── The data ──

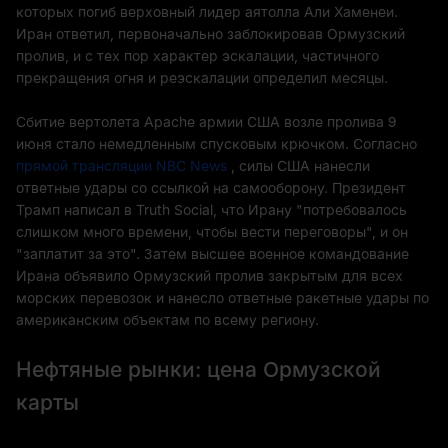
которых погиб верховный лидер аятолла Али Хаменеи.
Иран ответил, первоначально заблокировав Ормузский
пролив, и с тех пор характер эскалации, частичного
прекращения огня и реэскалации определил месяцы.
Сбитие вертолета Apache армии США возле пролива 9
июня стало немедленным спусковым крючком. Согласно
прямой трансляции NBC News
, силы США нанесли
ответные удары со ссылкой на самооборону. Президент
Трамп написал в Truth Social, что Ирану "потребовалось
слишком много времени, чтобы вести переговоры", и он
"заплатит за это". Затем высшее военное командование
Ирана объявило Ормузский пролив закрытым для всех
морских перевозок и нанесло ответные ракетные удары по
американским объектам по всему региону.
Нефтяные рынки: цена Ормузской
карты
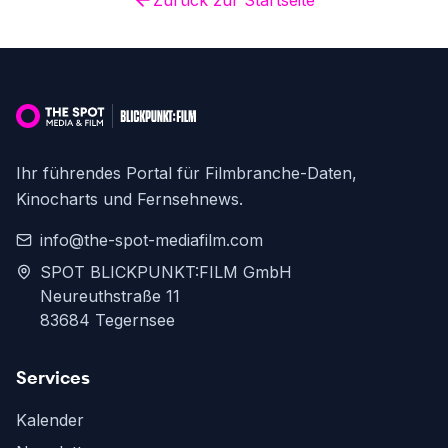
Zurück zur Startseite
Ihr führendes Portal für Filmbranche-Daten,
Kinocharts und Fernsehnews.
info@the-spot-mediafilm.com
SPOT BLICKPUNKT:FILM GmbH
Neureuthstraße 11
83684 Tegernsee
Services
Kalender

───

- [Work order]:
Output each record above exactly as it stands, excluding all pictures.

- [Result for this task]:
которых погиб верховный лидер аятолла Али Хаменеи.
Иран ответил, первоначально заблокировав Ормузский
пролив, и с тех пор характер эскалации, частичного
прекращения огня и реэскалации определил месяцы.
Сбитие вертолета Apache армии США возле пролива 9
июня стало немедленным спусковым крючком. Согласно
прямой трансляции NBC News
, силы США нанесли
ответные удары со ссылкой на самооборону. Президент
Трамп написал в Truth Social, что Ирану "потребовалось
слишком много времени, чтобы вести переговоры", и он
"заплатит за это". Затем высшее военное командование
Ирана объявило Ормузский пролив закрытым для всех
морских перевозок и нанесло ответные ракетные удары по
американским объектам по всему региону.
Нефтяные рынки: цена Ормузской
карты
Zurück zur Startseite
Ihr führendes Portal für Filmbranche-Daten,
Kinocharts und Fernsehnews.
info@the-spot-mediafilm.com
SPOT BLICKPUNKT:FILM GmbH
Neureuthstraße 11
83684 Tegernsee
Services
Kalender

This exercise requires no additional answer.